City’s Olympics bid proposal worth its weight in gold for South SideBy Sabrina L. Miller
When Mayor Richard Daley announced in September that Washington Park would be the cornerstone for Chicago’s revamped 2016 Olympics proposal, it put a spotlight on the mid-South Side and, by extension, the University. That spotlight has the potential to be “extraordinarily positive,” said Hank Webber, Vice-President of Community and Government Affairs.
“I’m extremely excited about this announcement and what it can mean for this community,” Webber said. “It creates an enormous opportunity to jumpstart community development.”
When problems with an earlier proposal to stage the Olympics downtown along the lakefront put Chicago at a disadvantage with the United States Olympics Committee, Daley and the Chicago 2016 Committee focused the proposal on historic Washington Park Ð just blocks from the University, with boundaries between 51st Street to the north and 60th Street on the south, and Cottage Grove Avenue on the east and Dr. Martin Luther King Drive on the west. President Zimmer is a member of the Chicago 2016 steering committee, which consists of business, political and other civic leaders in the Chicago area.
Daley and Patrick Ryan, chairman of the Chicago 2016 Committee, flanked by area aldermen and community leaders at a Wednesday, Sept. 20 news conference, mentioned the University as an institution that would be a “partner” in the process of staging a successful Olympic games. They also said the games could bring an economic and cultural bounty to the Washington Park neighborhood and surrounding areas. The park, designed by famed architect Frederick Law Olmsted and his partner Calvert Vaux, would be “restored to its original elegance,” Ryan said.
The park is home to many popular festivals, including the African Festival of the Arts, and is also home to the DuSable Museum of African-American History as well as what is often regarded as the city’s best-organized cricket league. Daley added that the games also would provide jobs, housing and other economic benefits for the community.
The revised plan, submitted to USOC officials on Friday, Sept. 22, calls for University athletic centers to be used as warm-up facilities for athletes. The plan also calls for Washington Park to be the site of the opening and closing ceremonies in a temporary, 95,000-seat stadium that would be downsized to 10,000 seats after the games, track and field events, open-air festivals and the Olympic Cauldron. Chicago is a finalist competing for the U.S. bid against San Francisco and Los Angeles, which held the games in 1932 and 1984.
“The indirect effects have the potential to be large and extraordinarily positive,” Webber said. “The fact that they would propose doing this in Washington Park is something that would not have even been considered 10 years ago.”

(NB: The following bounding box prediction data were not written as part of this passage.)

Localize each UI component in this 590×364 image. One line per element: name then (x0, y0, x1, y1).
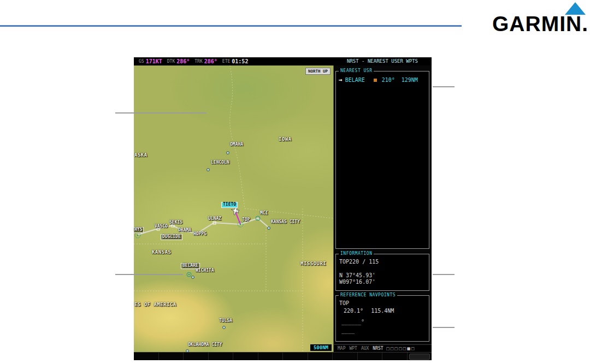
waypoint-label-mci: MCI (260, 211, 268, 216)
nearest-usr-box: NEAREST USR → BELARE 210° 129NM (335, 71, 429, 249)
gs-label: GS (139, 59, 144, 64)
active-leg (235, 212, 240, 224)
moving-map[interactable]: IOWA KANSAS MISSOURI ASKA ES OF AMERICA … (134, 65, 333, 352)
page-group-map[interactable]: MAP (338, 346, 345, 351)
waypoint-label-tieto-selected[interactable]: TIETO (221, 202, 238, 208)
softkey-1[interactable] (134, 353, 159, 360)
city-label-kansas-city: KANSAS CITY (271, 220, 300, 224)
city-label-omaha: OMAHA (230, 142, 243, 147)
dtk-label: DTK (167, 59, 175, 64)
callout-line-reference (433, 327, 455, 328)
softkey-7[interactable] (283, 353, 308, 360)
softkey-8[interactable] (308, 353, 333, 360)
city-label-lincoln: LINCOLN (211, 160, 229, 165)
state-label-usa-cut: ES OF AMERICA (134, 302, 176, 307)
softkey-10[interactable] (358, 353, 383, 360)
trk-label: TRK (194, 59, 202, 64)
softkey-2[interactable] (159, 353, 184, 360)
waypoint-label-belare: BELARE (181, 263, 200, 269)
garmin-logo-text: GARMIN. (492, 12, 588, 36)
mfd-screenshot: GS 171KT DTK 286° TRK 286° ETE 01:52 NRS… (134, 57, 432, 360)
reference-navpoints-box: REFERENCE NAVPOINTS TOP 220.1°115.4NM __… (335, 295, 429, 342)
nearest-entry-bearing: 210° (382, 77, 395, 83)
waypoint-latitude: N 37°45.93' (339, 272, 429, 278)
state-borders (134, 65, 333, 352)
city-label-oklahoma-city: OKLAHOMA CITY (188, 343, 222, 347)
waypoint-comment: TOP220 / 115 (339, 259, 429, 265)
information-title: INFORMATION (339, 251, 374, 256)
softkey-9[interactable] (333, 353, 358, 360)
reference-wpt2-bearing-placeholder: ______° (341, 319, 429, 325)
softkey-6[interactable] (258, 353, 284, 360)
information-box: INFORMATION TOP220 / 115 N 37°45.93' W09… (335, 254, 429, 291)
nav-status-bar: GS 171KT DTK 286° TRK 286° ETE 01:52 NRS… (134, 57, 432, 65)
selection-arrow-icon: → (339, 76, 343, 83)
page-title: NRST - NEAREST USER WPTS (333, 57, 432, 65)
page-group-aux[interactable]: AUX (361, 346, 369, 351)
map-orientation-badge: NORTH UP (305, 68, 331, 75)
state-label-iowa: IOWA (279, 137, 292, 142)
softkey-11[interactable] (382, 353, 408, 360)
gs-value: 171KT (146, 58, 162, 64)
map-range-badge: 500NM (310, 344, 332, 351)
waypoint-label-drama: DRAMA (178, 228, 191, 232)
user-waypoint-icon (374, 79, 377, 82)
city-label-wichita: WICHITA (196, 268, 214, 273)
page-group-nrst-active[interactable]: NRST (373, 346, 383, 351)
softkey-12[interactable] (408, 353, 432, 360)
nearest-entry-name: BELARE (345, 77, 374, 83)
waypoint-label-duglide: DUGLIDE (161, 234, 182, 240)
softkey-bar (134, 352, 432, 360)
reference-wpt1-brg-dist: 220.1°115.4NM (344, 308, 429, 314)
callout-line-nearest-entry (433, 86, 455, 87)
softkey-4[interactable] (209, 353, 234, 360)
callout-line-belare (115, 274, 183, 275)
reference-wpt1-bearing: 220.1° (344, 308, 363, 314)
reference-wpt2-distance-placeholder: ____ (341, 327, 429, 333)
page-group-bar: MAP WPT AUX NRST □□□□□■□ (333, 344, 432, 352)
callout-line-map (115, 112, 206, 114)
header-rule (0, 25, 462, 27)
waypoint-label-sekis: SEKIS (169, 220, 182, 225)
reference-wpt1-name: TOP (339, 300, 429, 306)
waypoint-longitude: W097°16.07' (339, 279, 429, 285)
nearest-data-panel: NEAREST USR → BELARE 210° 129NM INFORMAT… (333, 65, 432, 344)
nearest-usr-title: NEAREST USR (339, 68, 374, 73)
ete-label: ETE (222, 59, 230, 64)
state-label-nebraska-cut: ASKA (134, 153, 148, 158)
waypoint-label-hys: HYS (134, 227, 144, 233)
nearest-usr-entry[interactable]: → BELARE 210° 129NM (336, 76, 429, 83)
page: GARMIN. GS 171KT DTK 286° TRK 286° ETE 0… (0, 0, 590, 364)
softkey-dim-chip (409, 354, 430, 360)
softkey-3[interactable] (184, 353, 209, 360)
waypoint-label-vasco: VASCO (155, 224, 168, 229)
trk-value: 286° (204, 58, 217, 64)
state-label-missouri: MISSOURI (300, 261, 326, 266)
waypoint-label-hoppg: HOPPG (193, 232, 206, 236)
ete-value: 01:52 (232, 58, 248, 64)
city-label-tulsa: TULSA (219, 319, 232, 323)
softkey-5[interactable] (233, 353, 258, 360)
waypoint-label-top: TOP (242, 218, 250, 222)
reference-navpoints-title: REFERENCE NAVPOINTS (339, 293, 397, 297)
waypoint-label-ulnaz: ULNAZ (208, 217, 221, 221)
state-label-kansas: KANSAS (152, 250, 172, 255)
reference-wpt1-distance: 115.4NM (371, 308, 394, 314)
page-indicator-boxes: □□□□□■□ (386, 347, 415, 351)
page-group-wpt[interactable]: WPT (349, 346, 357, 351)
dtk-value: 286° (176, 58, 190, 64)
callout-line-information (433, 274, 455, 275)
map-overlay (134, 65, 333, 352)
nearest-entry-distance: 129NM (402, 77, 418, 83)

Webber said there was a time when 55th Street “seemed very far away from downtown.” But with development in the South Loop extending past Cermak Road, and revitalization in North Kenwood and other near-South and mid-South neighborhoods, the Olympic plan makes perfect sense, Webber said.
“It shows that there is a sense of great vibrancy on the South Side and that all of these factors were taken into consideration and symbolized by this announcement,” Webber said.
About the specific impact on the University Webber conceded, “logistically, we have a lot of work to do” but that the decade between now and 2016 offers some breathing room. “It’s in 2016 Ð fortunately we’ve got some time,” he said.